__Your objective__. Below is a listing. Quote from it, exactly, the lines from the one containing "APPLICATION 3" down to the one containing "Quisque ultricies duis", both ends included, and nothing else.

Records for processing: Begin

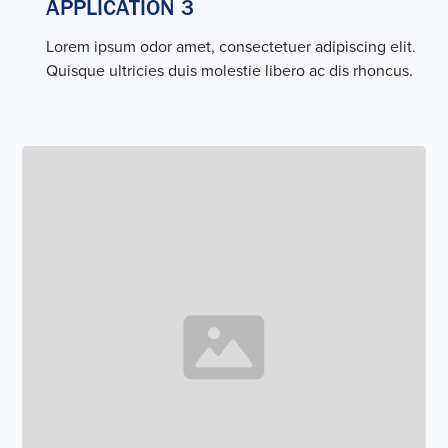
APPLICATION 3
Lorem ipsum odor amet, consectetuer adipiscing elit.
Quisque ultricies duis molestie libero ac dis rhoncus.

Records for processing: End
Records for processing: Begin

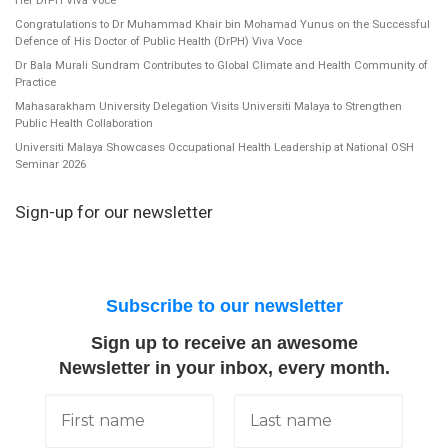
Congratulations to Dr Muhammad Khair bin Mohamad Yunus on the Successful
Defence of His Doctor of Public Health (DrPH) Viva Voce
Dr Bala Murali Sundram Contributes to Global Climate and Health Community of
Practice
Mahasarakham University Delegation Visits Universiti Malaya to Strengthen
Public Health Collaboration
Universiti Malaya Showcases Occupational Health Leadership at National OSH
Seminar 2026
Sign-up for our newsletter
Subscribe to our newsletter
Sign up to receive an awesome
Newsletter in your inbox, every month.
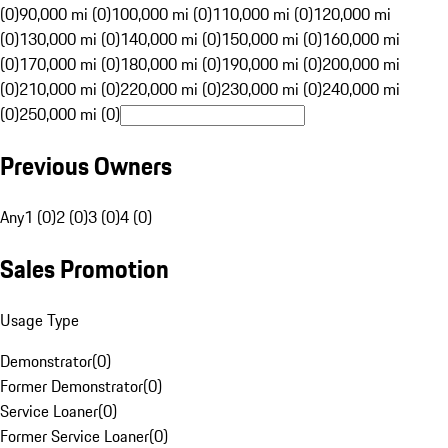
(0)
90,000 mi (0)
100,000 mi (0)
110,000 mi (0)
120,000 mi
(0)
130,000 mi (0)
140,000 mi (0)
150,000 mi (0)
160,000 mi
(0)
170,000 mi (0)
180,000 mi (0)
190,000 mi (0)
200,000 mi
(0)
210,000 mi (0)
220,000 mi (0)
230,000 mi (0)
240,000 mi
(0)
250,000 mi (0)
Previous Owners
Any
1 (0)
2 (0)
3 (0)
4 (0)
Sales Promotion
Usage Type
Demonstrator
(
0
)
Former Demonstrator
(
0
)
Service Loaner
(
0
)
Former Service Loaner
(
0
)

Records for processing: End

__Your solution__.
APPLICATION 3
Lorem ipsum odor amet, consectetuer adipiscing elit.
Quisque ultricies duis molestie libero ac dis rhoncus.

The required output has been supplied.